Les Stulberg / Contributed
St. Peter’s Lutheran Church, which is in Scapa, will be celebrating its Centennial with a special service on August 13 at 1 p.m. A church picnic will follow. The event is open to all who would like to attend. Organizers hope many former pastors and anyone with family ties to the church will attend.
The historic church is located about 10 miles southeast of Endiang in a tranquil setting of rolling prairie hills. The uniqueness of the church’s history has warranted it being named a Provincial Historic Site. This building was a church that literally came to the people.
Originally built in the Wetaskiwin area in 1911, the church was located there for 10 years before being moved to its present location in 1921, where it has served the people and weathered the storms for the last 90 years.
The local congregation used school houses and people’s homes for a place of worship prior to learning the Wetaskiwin congregation had disbanded and the church there was sitting idle. In the winter of 1921, local men travelled to Wetaskiwin, where they removed the roof and steeple and cut the walls and fl oor into eight-foot sections. These pieces were loaded onto railway fl atcars and shipped by rail to Craigmyle. From there, the disassembled church was loaded onto horse-drawn sleighs and transported to the present site for reassembly in the early spring of 1921. The dedication service held on May 15, 1921 in the reassembled church.
The original services were conducted in German but as time went on, more people found English easier to understand, especially the younger members of the congregation. In 1937, services in English were also added.
In 1961, the German services were discontinued all together and all the services were conducted in English. Regular worship continued until 1978. Since then, a few special services are held each year and the church has found a growing popularity as a place for weddings.

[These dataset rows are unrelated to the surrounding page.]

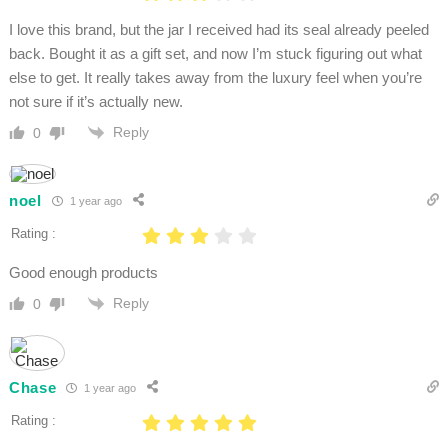
I love this brand, but the jar I received had its seal already peeled
back. Bought it as a gift set, and now I’m stuck figuring out what
else to get. It really takes away from the luxury feel when you’re
not sure if it’s actually new.
Reply
0
noel
1 year ago
Rating :
Good enough products
Reply
0
Chase
1 year ago
Rating :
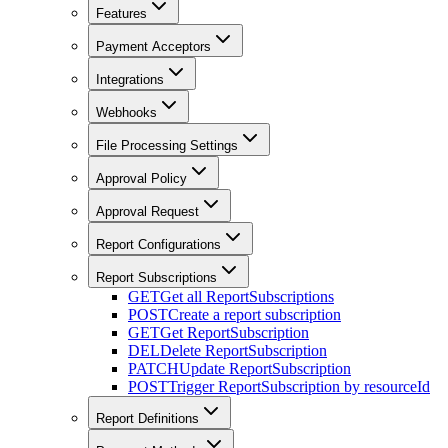
Features
Payment Acceptors
Integrations
Webhooks
File Processing Settings
Approval Policy
Approval Request
Report Configurations
Report Subscriptions
GET
Get all ReportSubscriptions
POST
Create a report subscription
GET
Get ReportSubscription
DEL
Delete ReportSubscription
PATCH
Update ReportSubscription
POST
Trigger ReportSubscription by resourceId
Report Definitions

The church yard has an adjoining cemetery, which still sees a few burials each year and is well maintained by dedicated volunteers.
Volunteers have kept the 100-year-old church in good condition. In 1994, the siding was restored to its original cedar and following that, new cedar shingles were installed in 2008. The church has been given a fresh coat of paint this summer to ready it for its centennial celebration.
In 1995, a bell, coincidently also from Wetaskiwin, was installed in the bell tower of the church.
St. Peter’s Lutheran Church has become somewhat of a tourist attraction and the guest book found in the entry way of the church contains signatures from all over the world.
If you are in the vicinity, it is well worth your time to check out this historic church with its proud and unique history.